Seregil gave him the crooked grin. "It may be good fortune for all of us, meeting up again."
"How do you figure that?"
"You two" — Seregil turned to Skywake and Nettles—"do you fancy signing on as common sailors with a war coming?"
"We go where our captain goes," Skywake replied stoutly, though it was clear neither he nor the former helmsman were enthusiastic about the prospect.

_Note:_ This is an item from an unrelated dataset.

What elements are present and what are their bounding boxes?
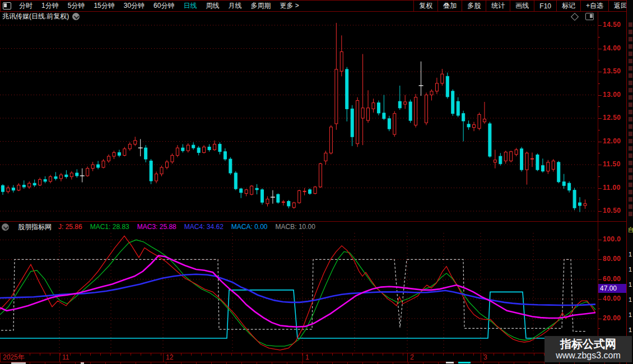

Seregil looked back to Rhal. "And you, Captain—I'd think it would be difficult to serve after having a vessel of your own."
Alec began to suspect where this conversation was headed.
"Of course, I'd be the last person to discourage anyone from fighting the Plenimarans," Seregil drawled, "but it seems to me there are more rewarding ways of going about it. Have you considered privateering?"
"I've considered it." Rhal shrugged, studying the other man's face with a sharp trader's crafty interest, "but that takes a strong, swift ship and more gold than I'm ever likely to see."